▸ **WHAT YOU HAVE TO DO**:
Retype the listing found below exactly, but leave out each picture.

▸ **INPUT**:
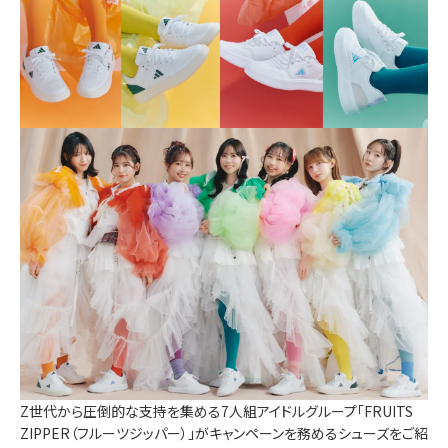
Z世代から圧倒的な支持を集める7人組アイドルグループ「FRUITS
ZIPPER（フルーツジッパー）」がキャンペーンを務めるシューズをご紹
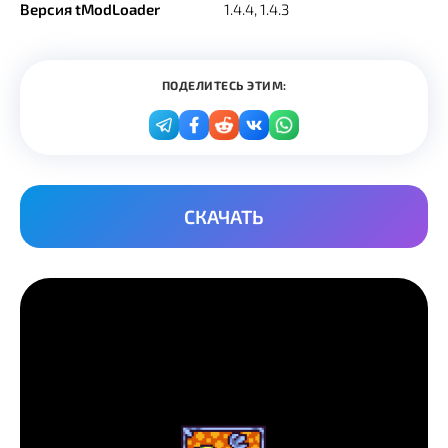
Версия tModLoader
1.4.4, 1.4.3
ПОДЕЛИТЕСЬ ЭТИМ:
СКАЧАТЬ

▸ **WRITTEN SOLUTION**:
Z世代から圧倒的な支持を集める7人組アイドルグループ「FRUITS
ZIPPER（フルーツジッパー）」がキャンペーンを務めるシューズをご紹
Версия tModLoader
1.4.4, 1.4.3
ПОДЕЛИТЕСЬ ЭТИМ:
СКАЧАТЬ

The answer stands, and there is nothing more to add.